Data Acquisition and Preparation

This section of the project draws on the parcel spatial data set. The data set includes a land use variable that has a category for “Libraries.” Once acquired, it must be cleaned and aggregated in order to be included in the analysis of all variables collected for this project.

#Load Packages
library( dplyr )
library( geojsonio )
library( ggmap )
library( maps )
library( maptools )
library( raster )
library( rgdal )
library( rgeos )
library( sp )

#Load Shapefiles
syr_tracts <- geojson_read( "../../SHAPEFILES/SYRCensusTracts.geojson" , method = "local" , what = "sp" )
syr_tracts <- spTransform( syr_tracts , CRS( "+proj=longlat +datum=WGS84" ) )
syr_parcels <- geojson_read( "../../SHAPEFILES/syr_parcels.geojson" , method = "local" , what = "sp" )
syr_parcels <- spTransform( syr_parcels , CRS( "+proj=longlat +datum=WGS84" ) )
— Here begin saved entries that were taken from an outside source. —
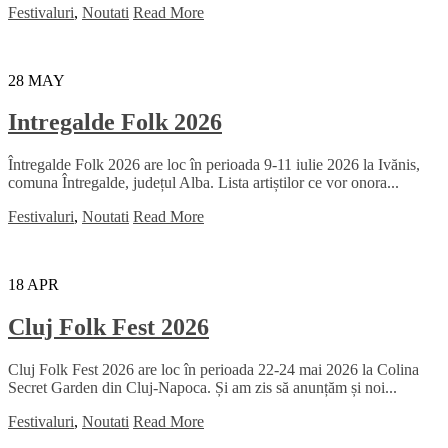
Festivaluri
,
Noutati
Read More
28
MAY
Intregalde Folk 2026
Întregalde Folk 2026 are loc în perioada 9-11 iulie 2026 la Ivănis,
comuna Întregalde, județul Alba. Lista artiștilor ce vor onora...
Festivaluri
,
Noutati
Read More
18
APR
Cluj Folk Fest 2026
Cluj Folk Fest 2026 are loc în perioada 22-24 mai 2026 la Colina
Secret Garden din Cluj-Napoca. Și am zis să anunțăm și noi...
Festivaluri
,
Noutati
Read More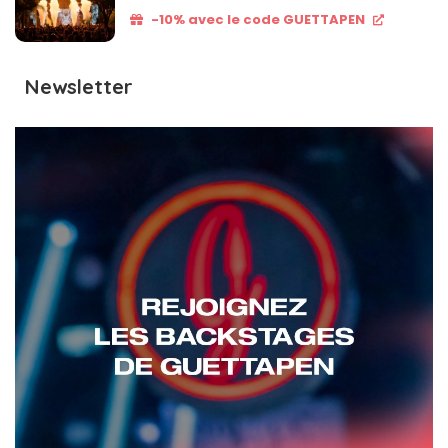
-10% avec le code GUETTAPEN
Newsletter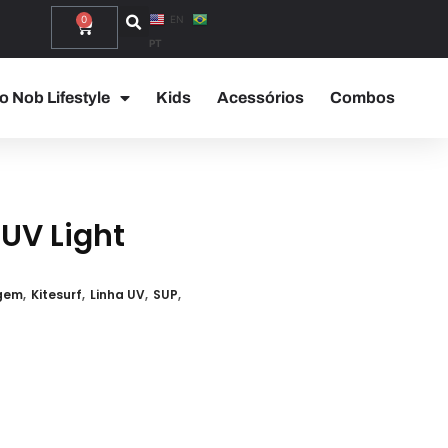
0
EN
PT
o Nob Lifestyle
Kids
Acessórios
Combos
UV Light
gem
,
Kitesurf
,
Linha UV
,
SUP
,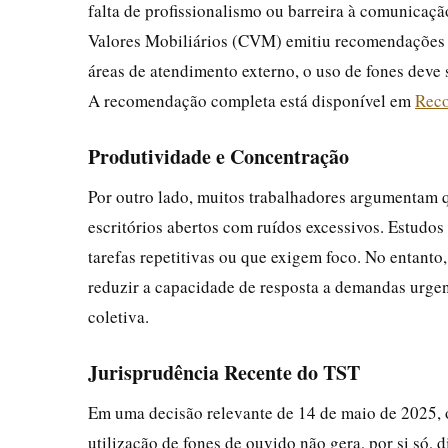
falta de profissionalismo ou barreira à comunicaç
Valores Mobiliários (CVM) emitiu recomendações e
áreas de atendimento externo, o uso de fones deve
A recomendação completa está disponível em
Reco
Produtividade e Concentração
Por outro lado, muitos trabalhadores argumentam 
escritórios abertos com ruídos excessivos. Estud
tarefas repetitivas ou que exigem foco. No entanto
reduzir a capacidade de resposta a demandas urgen
coletiva.
Jurisprudência Recente do TST
Em uma decisão relevante de 14 de maio de 2025, o
utilização de fones de ouvido não gera, por si só, 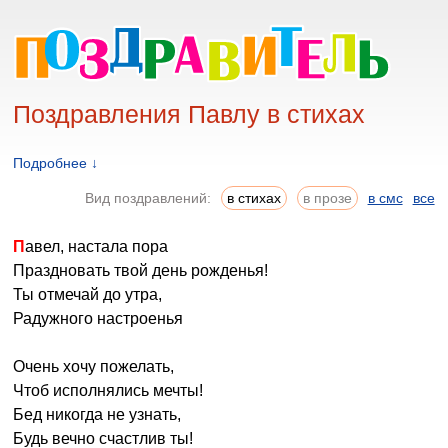
Поздравления Павлу в стихах
Подробнее ↓
Вид поздравлений:
в стихах
в прозе
в смс
все
Павел, настала пора
Праздновать твой день рожденья!
Ты отмечай до утра,
Радужного настроенья
Очень хочу пожелать,
Чтоб исполнялись мечты!
Бед никогда не узнать,
Будь вечно счастлив ты!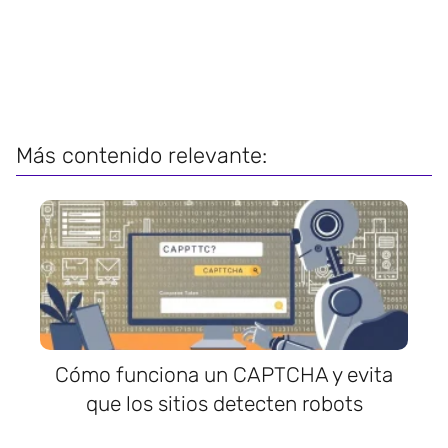
Más contenido relevante:
Cómo funciona un CAPTCHA y evita
que los sitios detecten robots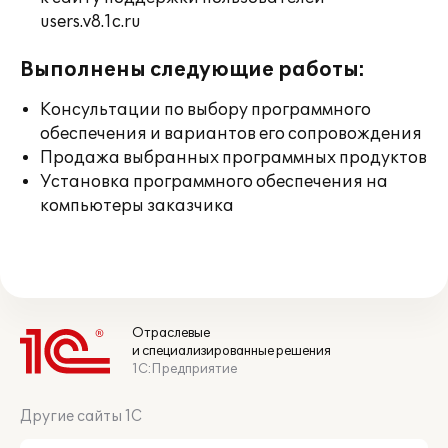
users.v8.1c.ru
Выполнены следующие работы:
Консультации по выбору программного
обеспечения и вариантов его сопровождения
Продажа выбранных программных продуктов
Установка программного обеспечения на
компьютеры заказчика
Отраслевые
и специализированные решения
1С:Предприятие
Другие сайты 1С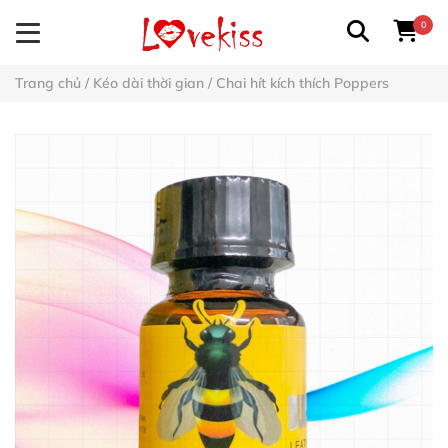
0
Trang chủ
/
Kéo dài thời gian
/
Chai hít kích thích Poppers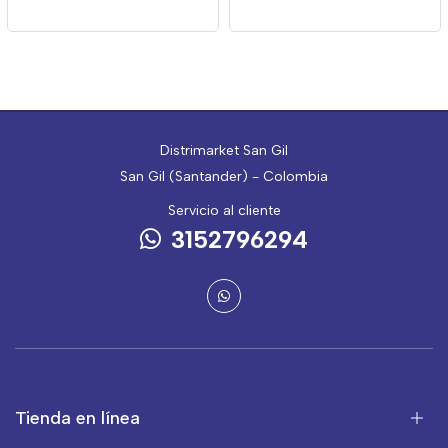
Distrimarket San Gil
San Gil (Santander) - Colombia
Servicio al cliente
3152796294
Tienda en línea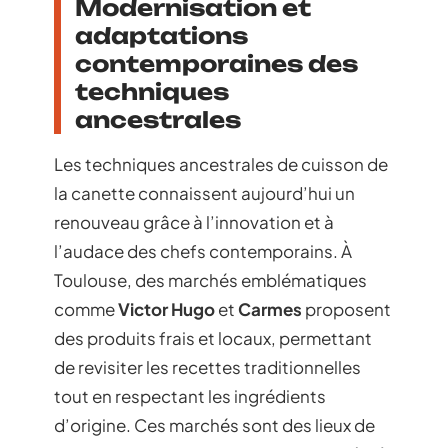
Modernisation et
adaptations
contemporaines des
techniques
ancestrales
Les techniques ancestrales de cuisson de
la canette connaissent aujourd’hui un
renouveau grâce à l’innovation et à
l’audace des chefs contemporains. À
Toulouse, des marchés emblématiques
comme
Victor Hugo
et
Carmes
proposent
des produits frais et locaux, permettant
de revisiter les recettes traditionnelles
tout en respectant les ingrédients
d’origine. Ces marchés sont des lieux de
#Create a variable for the FIPS code
syr_parcels$TRACT <- as.numeric( as.character( syr_parcels$CensusTrac ) )
syr_parcels <- syr_parcels[ !is.na( syr_parcels$TRACT ), ]
syr_parcels$TRACT <- as.character( syr_parcels$TRACT*100 )
flag <- nchar( syr_parcels$TRACT ) == 3
syr_parcels$TRACT[ flag ] <- paste0( "0" , syr_parcels$TRACT[ flag ] )
syr_parcels$TRACT <- paste( "3606700" , syr_parcels$TRACT , sep = "" )

#Identify library parcels and add coordinates
libraries_sp <- syr_parcels[ syr_parcels$LUCODE == 611 , ]
libraries_centroid <- gCentroid( libraries_sp , byid = TRUE )
libraries <- cbind( as.data.frame( libraries_sp ), as.data.frame( libraries_centroid ) )
libraries <- libraries[ , c( "TRACT" , "x" , "y" ) ]
names( libraries ) <- c( "TRACT" , "LON" , "LAT" )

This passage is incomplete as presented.